Sexual Dysfunction as a Hormone Indicator
Sexual health complaints — decreased libido, erectile dysfunction, vaginal dryness, painful intercourse, and orgasmic dysfunction — are among the most common presenting complaints in hormone practices. They are also among the most sensitive and impactful. Addressing sexual health effectively builds patient loyalty, generates strong referrals, and significantly improves quality of life for a population that is routinely dismissed by conventional providers.
Erectile Dysfunction: The Vascular-Hormonal Connection
Erectile dysfunction (ED) is a complex condition with vascular, neurological, hormonal, and psychological components — often interacting. The hormonal evaluation of ED includes: total and free testosterone, estradiol, prolactin (elevated prolactin causes both low libido and ED), thyroid function, and fasting glucose (diabetes is the leading organic cause of ED). ED is also recognized as an independent cardiovascular risk marker — a thorough vascular assessment is clinically appropriate in all ED patients.

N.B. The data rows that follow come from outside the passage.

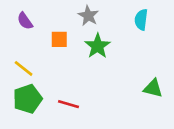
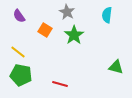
orange square: (59, 39) -> (45, 30), turned 32
green pentagon: (28, 99) -> (21, 75), turned 30
red line: (69, 104) -> (60, 84), moved

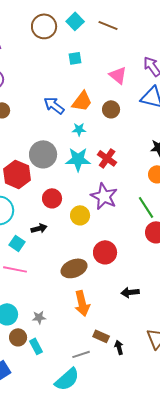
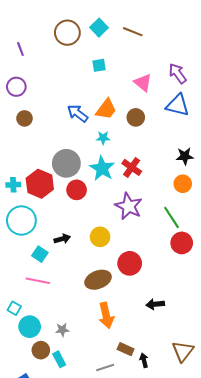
cyan star: (78, 159) -> (102, 168), turned 30
red circle: (52, 198) -> (77, 190), moved
yellow circle: (80, 215) -> (100, 237), moved

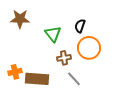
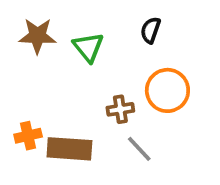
black semicircle: (80, 26) -> (151, 30), moved
green triangle: (53, 34) -> (88, 47), moved

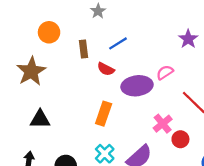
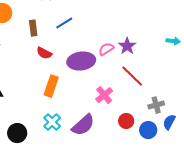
purple star: (188, 39) -> (127, 46), moved
red semicircle: (106, 69) -> (44, 53), moved
red circle: (180, 139) -> (126, 121), moved

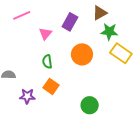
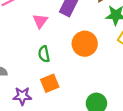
orange square: (51, 86) -> (50, 83), turned 35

PDE5 Inhibitors: Clinical Prescribing Pearls
Sildenafil (Viagra) and tadalafil (Cialis) are the cornerstone pharmacological treatments for ED. Daily low-dose tadalafil (2.5–5mg) is increasingly preferred for patients requiring consistent effect — it also has benefits for lower urinary tract symptoms. Compounded sildenafil troches (dissolvable lozenges) offer faster onset and allow dosing flexibility. Understand contraindications (nitrate use is absolute), drug interactions, and the importance of addressing underlying cardiovascular and hormonal causes rather than relying on PDE5 inhibitors alone.
Low Libido in Women: The Testosterone Gap
Female sexual interest/arousal disorder (FSIAD) — the clinical term for low sexual desire in women — is dramatically undertreated. Testosterone plays a critical role in female libido, and its decline with age (and after oophorectomy) is directly linked to loss of sexual interest. Low-dose testosterone therapy for women has strong evidence for improving libido and is endorsed by the International Society for Sexual Medicine. Lack of FDA approval should not prevent appropriate clinical use with proper informed consent.
Genitourinary Syndrome of Menopause (GSM)
Vaginal atrophy, dryness, painful intercourse (dyspareunia), and recurrent UTIs in peri- and post-menopausal women are caused by hypoestrogenism — and are collectively termed GSM. Local vaginal estrogen (cream, ring, or suppository) is highly effective, has minimal systemic absorption, and is safe even in women with a history of breast cancer per current guidelines. Ospemifene (oral SERM) is an oral alternative for patients who prefer not to use topical estrogen.
Psychological and Relationship Factors
Sexual dysfunction is rarely purely biological. Stress, relationship conflict, body image, trauma history, and mental health disorders all profoundly affect sexual function. A brief psychosexual history at intake — and willingness to refer to sex therapists or mental health professionals when indicated — demonstrates a holistic approach that patients deeply appreciate. The best sexual health outcomes involve addressing the whole person.